Ruby Parsing an array of string - ruby-on-rails

This is a simple code to parse a simple string in ruby
str = "Amdh#34HB!x"
length = str.length
upper = str.scan(/[A-Z]/).count #count upper chars
lower = str.scan(/[a-z]/).count #count lower chars
digit = str.scan(/[0-9]/).count #count digits
special = str.scan(/[^a-z0-9]/i).count #count special chars
result = "Length : " + length.to_s + " Upper : " + upper.to_s + " Lower : " + lower.to_s + " Digit : " + digit .to_s + " Special : " + special.to_s
The result is given as "Length : 11 Upper : 3 Lower : 4 Digit : 2 Special : 2"
I want to do the same things to an array of strings
array = ["Amdh#34HB!x", "AzErtY45", "#1A3bhk2"]
and so I can know the details like above of each element of the array
Example :
array[0] = "Length : 11 Upper : 3 Lower : 4 Digit : 2 Special : 2"
array[1] = "Length : 8 Upper : 3 Lower : 3 Digit : 2 Special : 0"
array[2] = "Length : 8 Upper : 1 Lower : 3 Digit : 3 Special : 1"
....
I know the answer seems simple by using each method but didn't find the right way to do it.
The code above is not optimised, if there is any better suggestion, you are welcome!

You need only make a single pass through the string to obtain the needed counts.
def obtain_counts(str)
str.each_char.with_object(Hash.new(0)) do |c,h|
h[case(c)
when /[[:upper:]]/ then :upper
when /[[:lower:]]/ then :lower
when /[[:digit:]]/ then :digit
else :special
end] += 1
end
end
def construct_array(arr)
arr.map! { |str|
"Length : #{str.length} Upper : %d Lower : %d Digit : %d Special : %d" %
obtain_counts(str).values_at(:upper, :lower, :digit, :special) }
end
array = ["Amdh#34HB!x", "AzErtY45", "#1A3bhk2"]
construct_array(array)
#=> ["Length : 11 Upper : 3 Lower : 4 Digit : 2 Special : 2",
# "Length : 8 Upper : 3 Lower : 3 Digit : 2 Special : 0",
# "Length : 8 Upper : 1 Lower : 3 Digit : 3 Special : 1"]
array
#=> ["Length : 11 Upper : 3 Lower : 4 Digit : 2 Special : 2",
# "Length : 8 Upper : 3 Lower : 3 Digit : 2 Special : 0",
# "Length : 8 Upper : 1 Lower : 3 Digit : 3 Special : 1"]
Note that
["Amdh#34HB!x", "AzErtY45", "#1A3bhk2"].map { |str| obtain_counts(str) }
#=> [{:upper=>3, :lower=>4, :special=>2, :digit=>2},
# {:upper=>3, :lower=>3, :digit=>2},
# {:special=>1, :digit=>3, :upper=>1, :lower=>3}]
Notice that the second hash in this array has no key :special (because the second string contained no special characters). That explains why, in obtain_counts, we need Hash.new(0) (empty hash with default 0), rather than simply {}.

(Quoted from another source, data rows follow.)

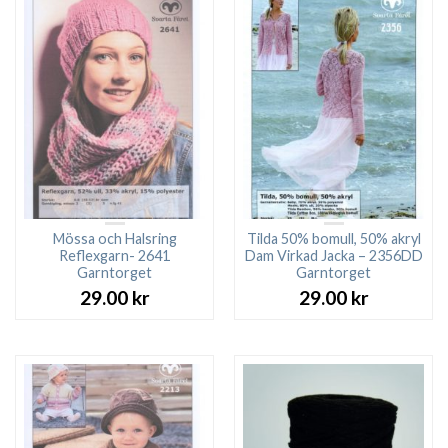
Mössa och Halsring
Tilda 50% bomull, 50% akryl
Reflexgarn- 2641
Dam Virkad Jacka – 2356DD
Garntorget
Garntorget
29.00
kr
29.00
kr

You may use simple map to do this:
array = ["Amdh#34HB!x", "AzErtY45", "#1A3bhk2"]
result = array.map do |str|
length = str.length
upper = str.scan(/[A-Z]/).count #count upper chars
lower = str.scan(/[a-z]/).count #count lower chars
digit = str.scan(/[0-9]/).count #count digits
special = str.scan(/[^a-z0-9]/i).count #count special chars
{length: length, upper: upper, lower: lower, digit: digit, special: special}
end
[117] pry(main)> result
=> [{:length=>11, :upper=>3, :lower=>4, :digit=>2, :special=>2},
{:length=>8, :upper=>3, :lower=>3, :digit=>2, :special=>0},
{:length=>8, :upper=>1, :lower=>3, :digit=>3, :special=>1}]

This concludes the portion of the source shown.